Step Into the Arena
Picture this: you are born in cold, unsanitary conditions to a mother you will never know, and a family doomed to die. You are born a slave, and are forced to work against your natural instincts. You grow used to neglect and mistreatment in early years, and the future only promises more suffering. When you are deemed ready by your owners, you are forced to train in the harshest conditions in preparation for battle. And once that is complete, you enter a ring with an opponent, knowing only one of you will make it out alive.
While this sounds like a tragic plot to an epic gladiator movie, this is actually the life of many birds who are breed for the illegal sport of cockfighting. Although roosters do naturally fight, the people who run the cockfighting operations ensure that their fighting instincts are highly exaggerated. The organizers of this appaling pastime usually encourage aggression from birth, and use a deadly cocktail of steroids, hormones, and occasionally harsh recreational drugs to promote violent behavior in the animals.

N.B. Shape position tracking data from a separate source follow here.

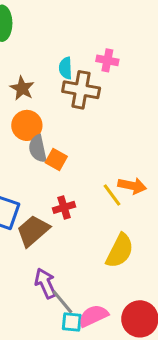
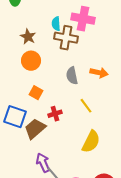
pink cross: (107, 60) -> (83, 19), size x1.6
gray semicircle: (38, 149) -> (72, 76), moved
orange square: (56, 159) -> (36, 93), moved
orange arrow: (132, 186) -> (99, 73), moved

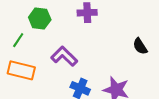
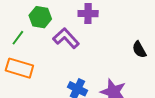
purple L-shape: (64, 56) -> (66, 38), moved

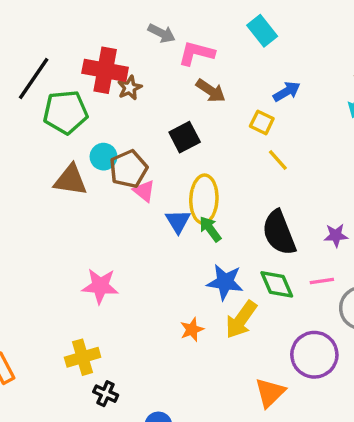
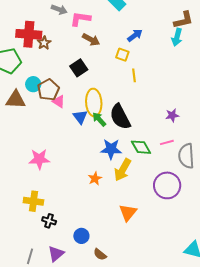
yellow line: (278, 160) -> (134, 75), turned 40
black semicircle: (279, 233) -> (120, 117), moved
yellow cross: (83, 357) -> (33, 201), turned 30
orange triangle: (270, 393) -> (128, 213), moved

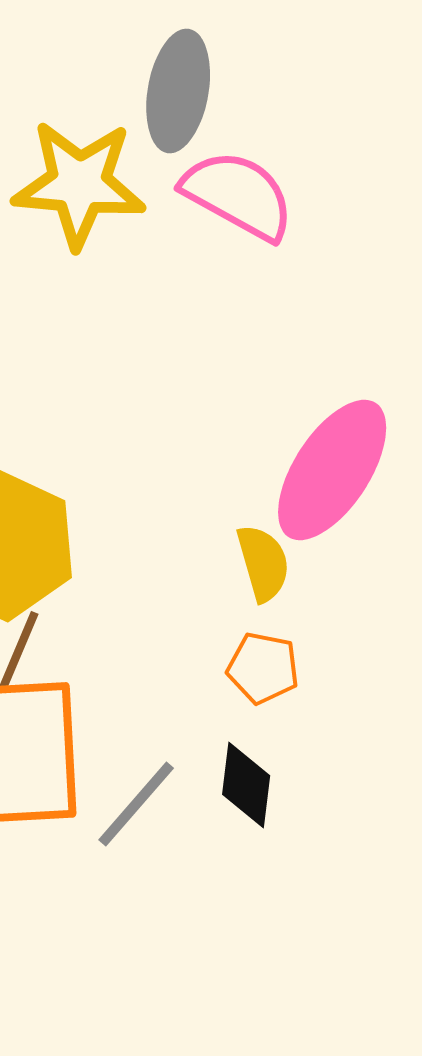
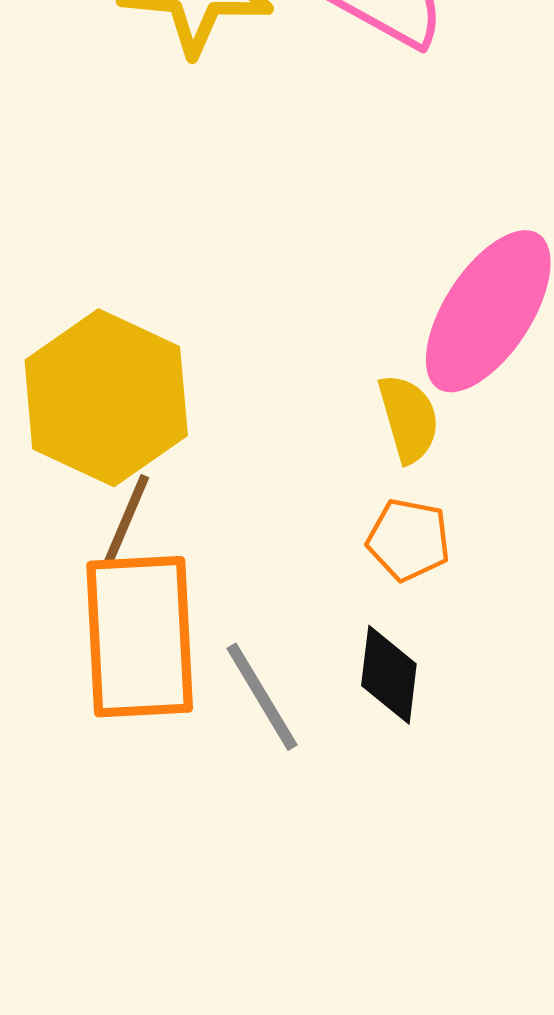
gray line: (136, 804) -> (262, 697), turned -72

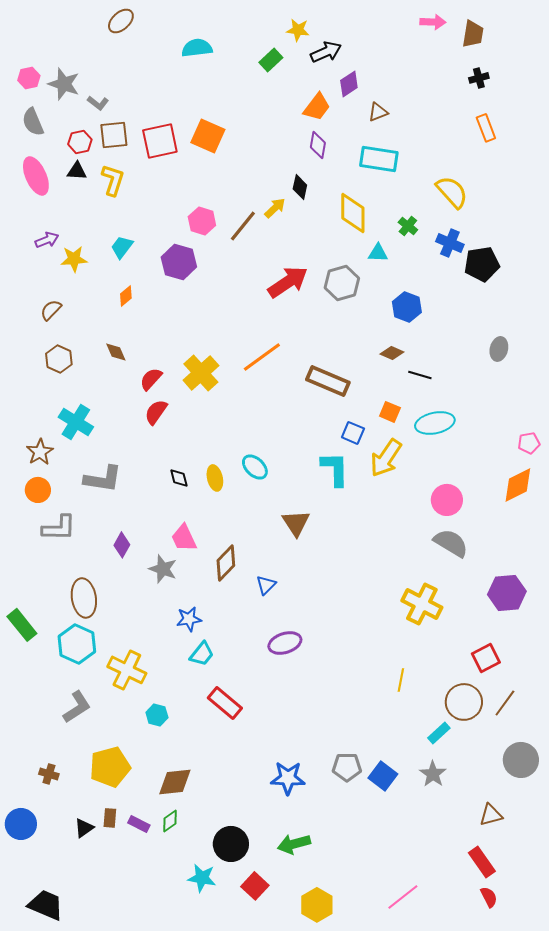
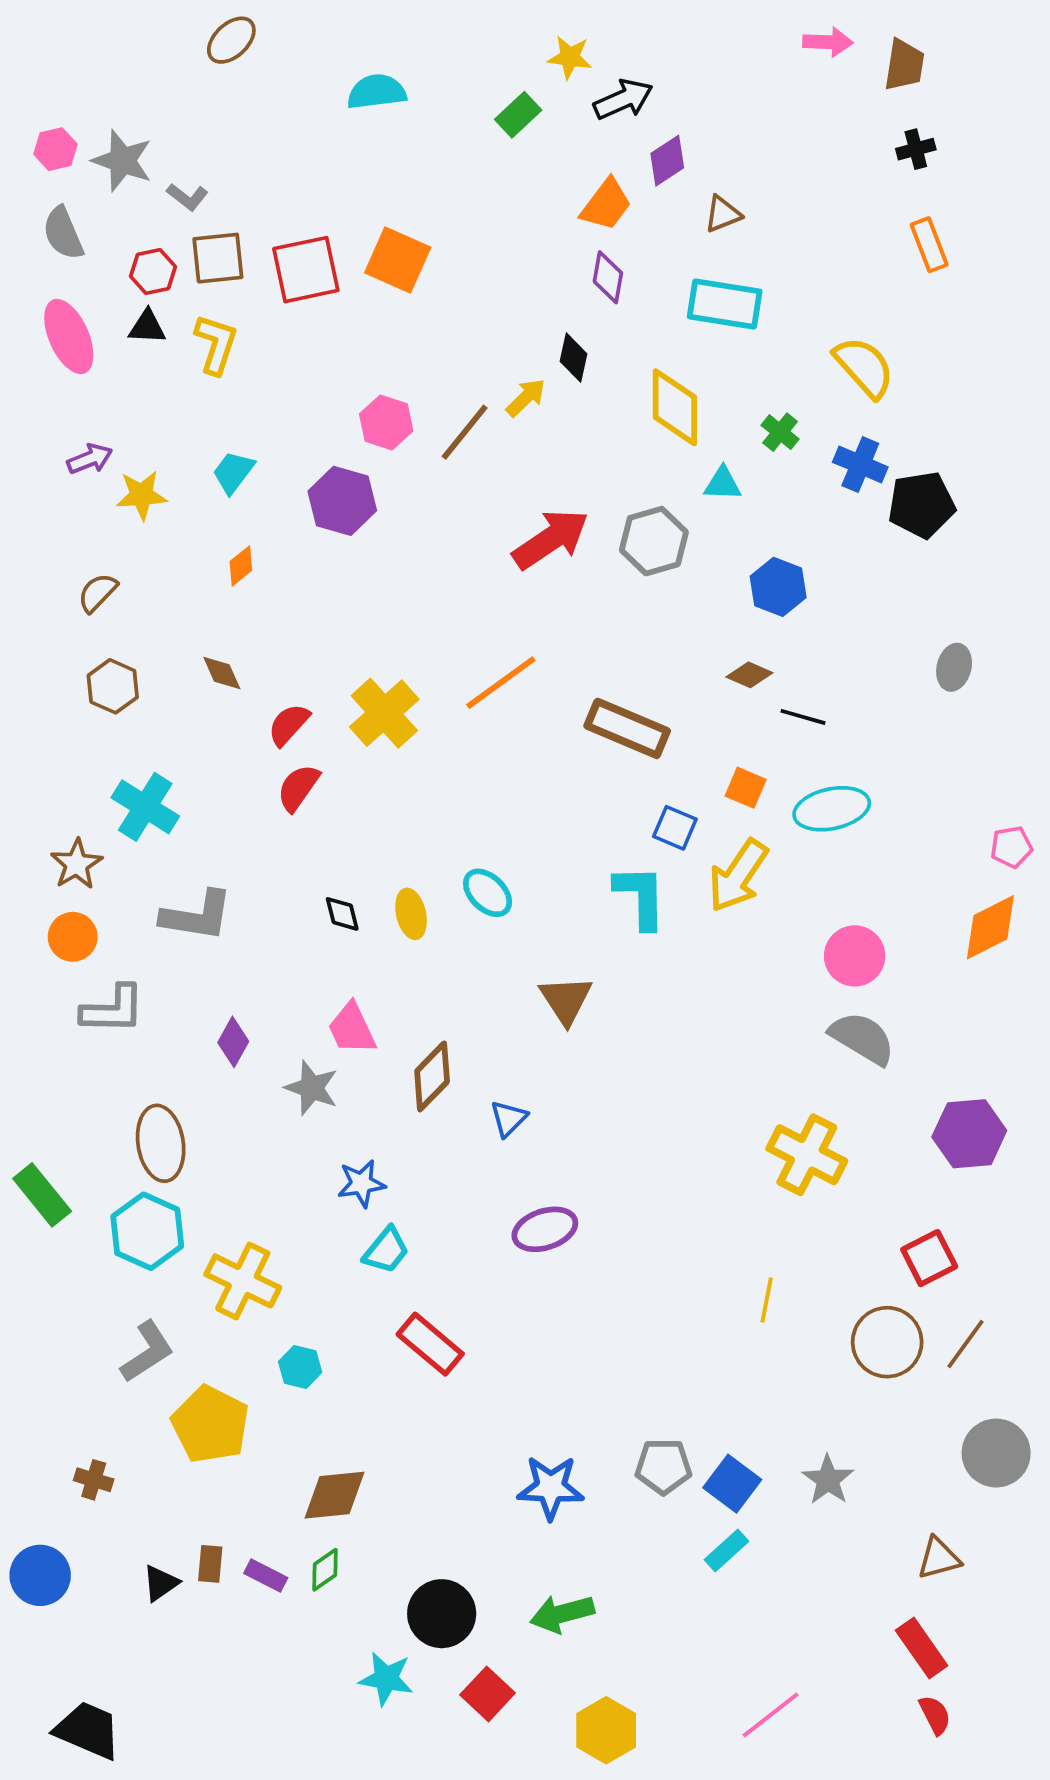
cyan rectangle: (439, 733) -> (727, 1551), moved
yellow pentagon: (110, 767) -> (210, 1424), moved, turned -30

The roosters often endure thorough training as well, and are made to run obstacle courses, treadmill-style training units, and often engage in practice fights with 'bait' birds - weaker roosters and chickens that are attached to the training roosters daily food supply. The fighting birds become desensitized to fighting after having to battle other birds for that day's ration of food.
A Fight To The Death
Once the roosters are 'ready,' they undergo unthinkable suffering. Their owners often pluck out their longer feathers to prevent them from getting in the way during the fight. Owners also cut the 'wattles,' or the hanging skin under their beak, completely off - without any anaesthetic - for the same reason. The birds are then strapped with any number of weapons, such as razor blades, knives, or scrap metal attached to the spurs of their feet. This turns their clawed feet - which are naturally used to find food and to fight predators and other animals - into deadly weapons.
The fights are usually catagorized by the style of the weapons, such as "short-knife," "long knife," and "gaff" fights. Referees are usually on hand to monitor the fights, which might range anywhere from a few seconds to several minutes. The fight almost always ends in the death of at least one of the birds, and many times both animals will die depending on the severity of their sustained injuries.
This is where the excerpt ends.